■ REQUIRED ACTION
Search the entries below for the word "your", then copy each line in which it is found.

■ ENTRIES SHOWN
########
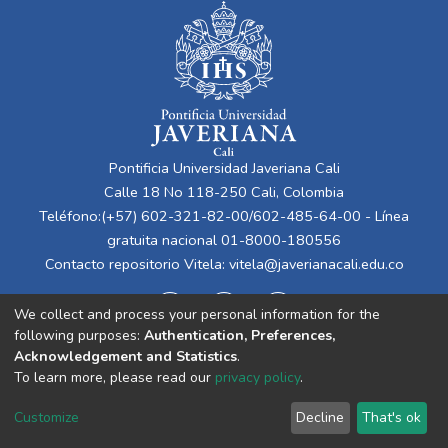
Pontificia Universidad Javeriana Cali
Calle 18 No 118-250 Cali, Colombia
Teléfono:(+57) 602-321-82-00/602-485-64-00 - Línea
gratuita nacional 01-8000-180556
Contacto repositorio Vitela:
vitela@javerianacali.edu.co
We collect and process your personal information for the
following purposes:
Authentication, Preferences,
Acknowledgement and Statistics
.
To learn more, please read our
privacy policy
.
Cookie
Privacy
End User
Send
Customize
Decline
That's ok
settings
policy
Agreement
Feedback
########
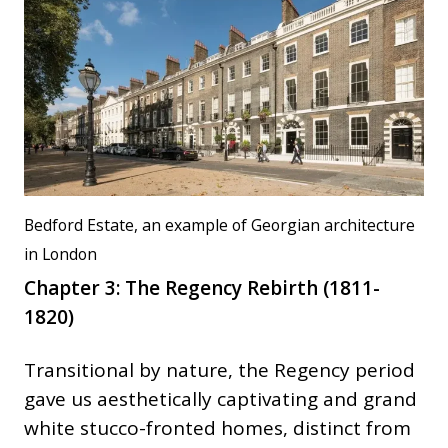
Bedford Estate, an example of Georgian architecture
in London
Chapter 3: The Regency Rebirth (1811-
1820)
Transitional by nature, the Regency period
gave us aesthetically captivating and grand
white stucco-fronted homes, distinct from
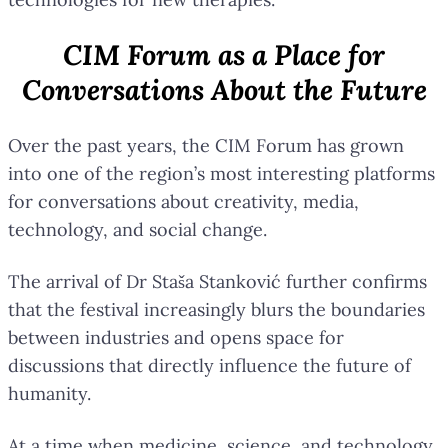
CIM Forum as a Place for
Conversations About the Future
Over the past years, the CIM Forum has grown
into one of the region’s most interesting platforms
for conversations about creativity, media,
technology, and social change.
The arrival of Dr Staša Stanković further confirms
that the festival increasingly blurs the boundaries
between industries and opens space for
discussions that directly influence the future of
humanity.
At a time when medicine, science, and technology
########
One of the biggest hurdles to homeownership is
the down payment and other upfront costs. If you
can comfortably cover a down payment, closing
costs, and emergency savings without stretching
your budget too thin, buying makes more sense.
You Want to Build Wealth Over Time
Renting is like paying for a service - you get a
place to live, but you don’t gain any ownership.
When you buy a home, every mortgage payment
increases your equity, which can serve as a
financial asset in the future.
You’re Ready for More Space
########
■ RESPONSE BOX
We collect and process your personal information for the
your budget too thin, buying makes more sense.
increases your equity, which can serve as a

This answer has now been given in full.